Interesting find with possible implications for withdrawing pillar 2 tax free?

It seems ESC A10 no longer applies and has been replaced. From the quote below, it seems things have changed again after the Finance act of 2017!


Quote:
Application of ESC A10 after 5 April 2011
It was announced on 31 March 2011 that ESC A10 would largely be withdrawn as new legislation at Part 7A ITEPA 2003 would provide a ‘just and reasonable’ reduction in the amount of employment income chargeable to income tax for duties performed outside the UK. This new ‘just and reasonable’ reduction would operate for ‘overseas service’, however ESC A10 was to continue to apply to:
• payments of lump sum relevant benefits received directly from the employer; and
• payments of lump sum relevant benefits out of rights which had accrued before 6 April 2011.
To put this on a statutory footing, an Order was made on 4 February 2014 under section 160 Finance Act 2008. Article 5 of The Enactment of Extra-Statutory Concessions Order 2014 (SI 2014/211) inserted section 395B into ITEPA 2003 and this, together with the working of Part 7A ITEPA 2003, achieves the above limited continuation of the effect of ESC A10 where relevant benefits are provided in respect of ‘foreign service’.
ESC A10 does not, therefore, apply to lump sum payments made on or after 5 February 2014. Foreign service relief on such payments is given by section 395B ITEPA 2003 - see EIM15325 for details.
There are worked examples showing the operation of relief under both ESC A10 and section 395B at EIM15326.

Note: For lump sum payments made from a non-UK based arrangement on or after 6 April 2017 this treatment will only apply where the recipient of the payment is non-UK resident throughout the tax year of receipt.

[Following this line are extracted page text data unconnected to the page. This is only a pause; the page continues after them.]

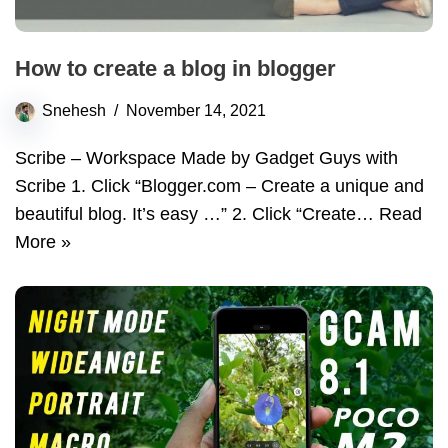
How to create a blog in blogger
Snehesh
November 14, 2021
Scribe – Workspace Made by Gadget Guys with
Scribe 1. Click “Blogger.com – Create a unique and
beautiful blog. It’s easy …” 2. Click “Create…
Read
More »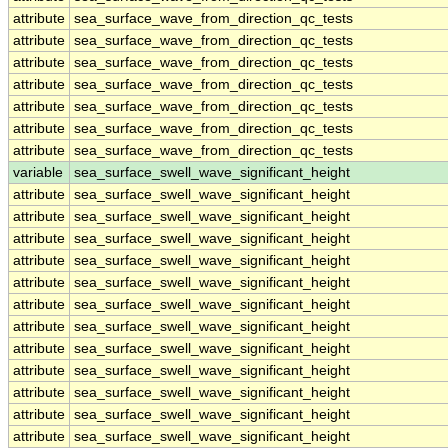
attribute
sea_surface_wave_from_direction_qc_tests
attribute
sea_surface_wave_from_direction_qc_tests
attribute
sea_surface_wave_from_direction_qc_tests
attribute
sea_surface_wave_from_direction_qc_tests
attribute
sea_surface_wave_from_direction_qc_tests
attribute
sea_surface_wave_from_direction_qc_tests
attribute
sea_surface_wave_from_direction_qc_tests
variable
sea_surface_swell_wave_significant_height
attribute
sea_surface_swell_wave_significant_height
attribute
sea_surface_swell_wave_significant_height
attribute
sea_surface_swell_wave_significant_height
attribute
sea_surface_swell_wave_significant_height
attribute
sea_surface_swell_wave_significant_height
attribute
sea_surface_swell_wave_significant_height
attribute
sea_surface_swell_wave_significant_height
attribute
sea_surface_swell_wave_significant_height
attribute
sea_surface_swell_wave_significant_height
attribute
sea_surface_swell_wave_significant_height
attribute
sea_surface_swell_wave_significant_height
attribute
sea_surface_swell_wave_significant_height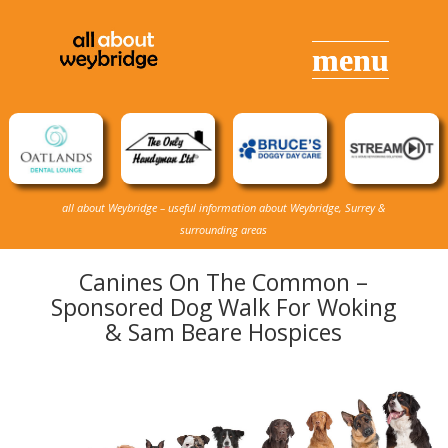
all about Weybridge – useful information about Weybridge, Surrey &
surrounding areas
Canines On The Common –
Sponsored Dog Walk For Woking
& Sam Beare Hospices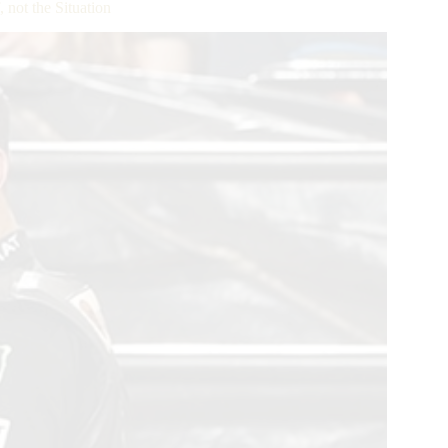
not the Situation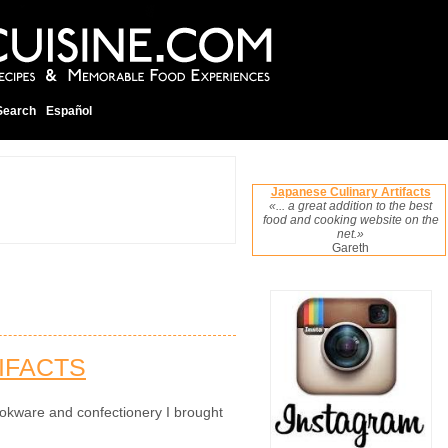
Search
Español
Japanese Culinary Artifacts
«... a great addition to the best
food and cooking website on the
net.»
Gareth
IFACTS
okware and confectionery I brought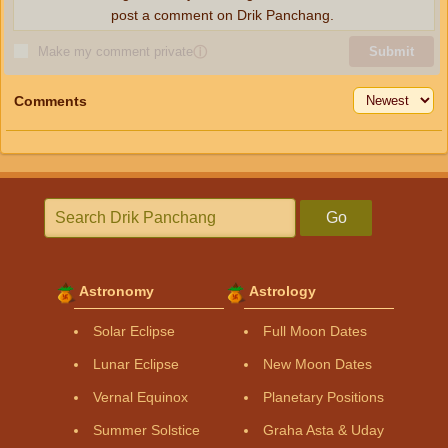
post a comment on Drik Panchang.
Make my comment private
ⓘ
Submit
Comments
Go
Astronomy
Astrology
Solar Eclipse
Full Moon Dates
Lunar Eclipse
New Moon Dates
Vernal Equinox
Planetary Positions
Summer Solstice
Graha Asta & Uday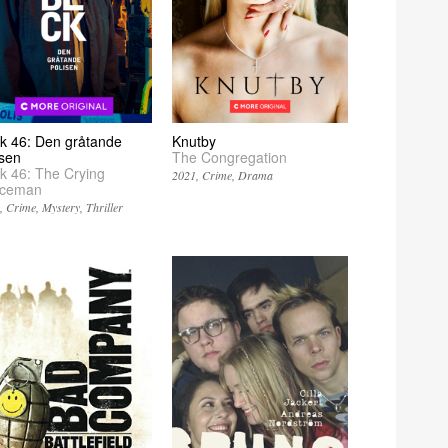
k 46: Den gråtande
Knutby
isen
The Congregation
k 46: The Crying
2021
Crime
Drama
iceman
2
Crime
Mystery
Thriller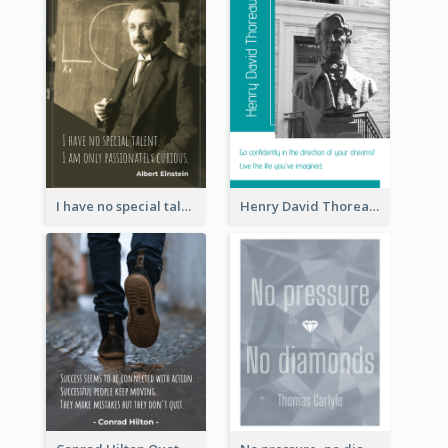
I have no special talent. I am only passionately curious. - Albert Einstein
Henry David Thoreau Quote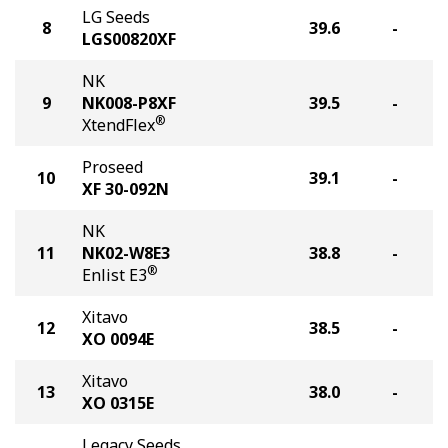
LG Seeds
8
39.6
-
LGS00820XF
NK
9
NK008-P8XF
39.5
-
®
XtendFlex
Proseed
10
39.1
-
XF 30-092N
NK
11
NK02-W8E3
38.8
-
®
Enlist E3
Xitavo
12
38.5
-
XO 0094E
Xitavo
13
38.0
-
XO 0315E
Legacy Seeds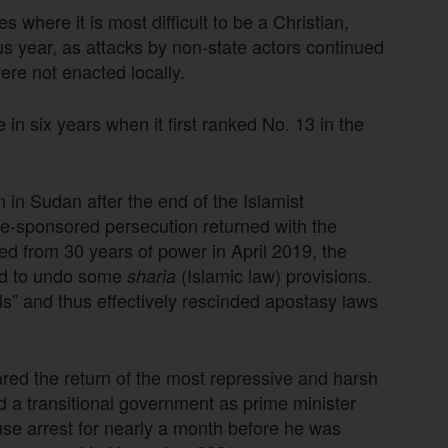
 where it is most difficult to be a Christian,
s year, as attacks by non-state actors continued
ere not enacted locally.
 in six years when it first ranked No. 13 in the
 in Sudan after the end of the Islamist
ate-sponsored persecution returned with the
ted from 30 years of power in April 2019, the
ged to undo some
(Islamic law) provisions.
sharia
dels” and thus effectively rescinded apostasy laws
ared the return of the most repressive and harsh
 a transitional government as prime minister
se arrest for nearly a month before he was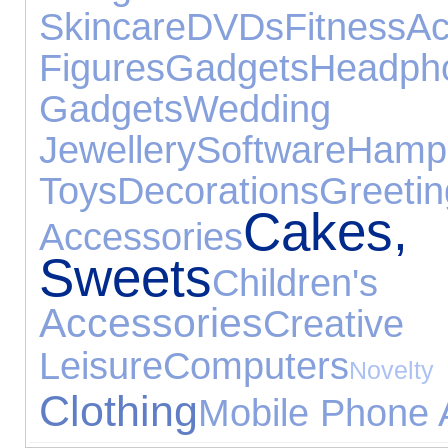
Skincare
DVDs
Fitness
Ac
Figures
Gadgets
Headph
Gadgets
Weddi
Jewellery
Software
Hamp
Toys
Decorations
Gre
Cake
Accessories
Sweets
Childre
Accessories
Creative
Leisure
Computers
Nov
Clothing
Mobile Phone 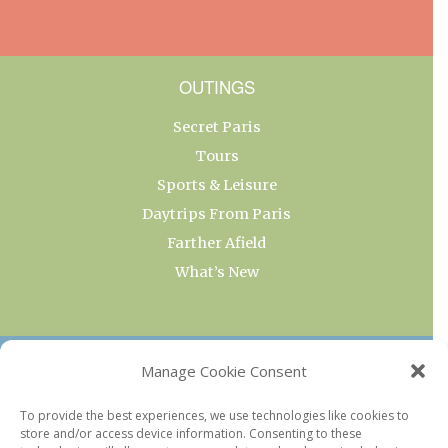
OUTINGS
Secret Paris
Tours
Sports & Leisure
Daytrips From Paris
Farther Afield
What’s New
OUR COLLECTIONS
Manage Cookie Consent
Current & Upcoming Exhibitions
To provide the best experiences, we use technologies like cookies to
store and/or access device information. Consenting to these
Favorite Restaurants by Arrondissement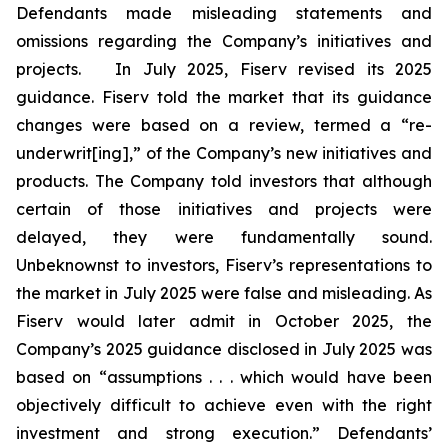
Defendants made misleading statements and
omissions regarding the Company’s initiatives and
projects. In July 2025, Fiserv revised its 2025
guidance. Fiserv told the market that its guidance
changes were based on a review, termed a “re-
underwrit[ing],” of the Company’s new initiatives and
products. The Company told investors that although
certain of those initiatives and projects were
delayed, they were fundamentally sound.
Unbeknownst to investors, Fiserv’s representations to
the market in July 2025 were false and misleading. As
Fiserv would later admit in October 2025, the
Company’s 2025 guidance disclosed in July 2025 was
based on “assumptions . . . which would have been
objectively difficult to achieve even with the right
investment and strong execution.” Defendants’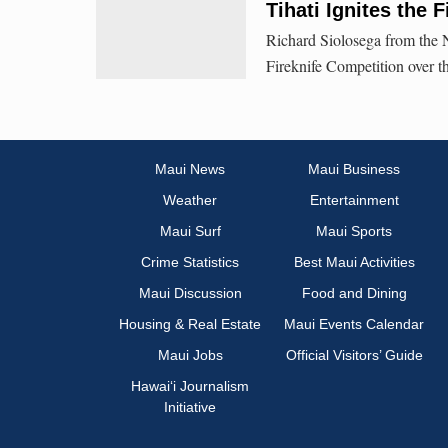
Tihati Ignites the 
Richard Siolosega from the N
Fireknife Competition over 
Maui News
Maui Business
Weather
Entertainment
Maui Surf
Maui Sports
Crime Statistics
Best Maui Activities
Maui Discussion
Food and Dining
Housing & Real Estate
Maui Events Calendar
Maui Jobs
Official Visitors’ Guide
Hawai‘i Journalism
Initiative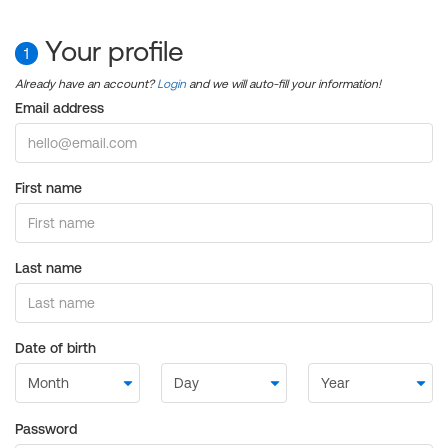
Your profile
1
Already have an account?
Login
and we will auto-fill your information!
Email address
First name
Last name
Date of birth
Password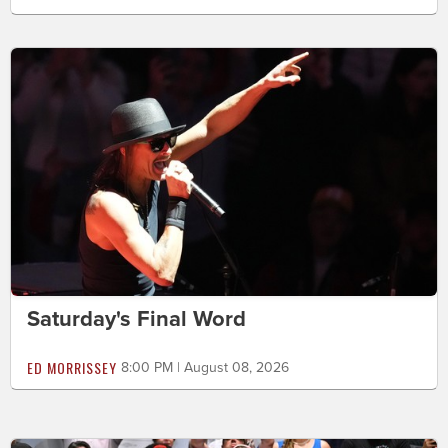
Saturday's Final Word
ED MORRISSEY
8:00 PM | August 08, 2026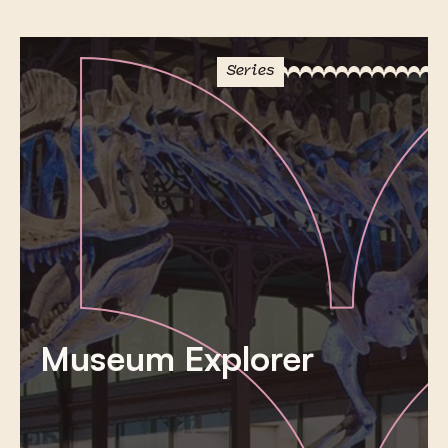
Series
Museum Explorer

If the recipient is UK resident, the payment may be a “relevant lump sum” taxable as pension income under Part 9 ITEPA 2003 rather than under the EFRBS provisions – see EIM74510 for more details
Does anyone understand whether a lump pillar 2 withdrawal would fall under Part 9 of Itepa or 395B ITEPA? OR to put simply, whether for people interested in doing this now (After 2017), this whole relying on the tax treaty still applies at all. Would they still be tax free?
(I am going to chase this with HMRC but previous posters have had a hard time getting to talk to right specialist).

I have posted here because not many people who will try this route will be non-UK resident for the entire year! So hopefully they can rely on part 9 Itepa 2003? Also, it is interesting that the law text only says non-resident. I assumed that would be relevant at the time of withdrawal. Yet the guidance says non-resident for the whole year!

PS. I am referring to build up before 2011.
edit: found a really good website explaining the 2017 changes: https://www.taxinnovations.com/overs...-changes-2017/
still not 100% sure what that means, still tax free except for any interest rate build up after 2017?

Last edited by muze7; 18.10.2019 at 22:10.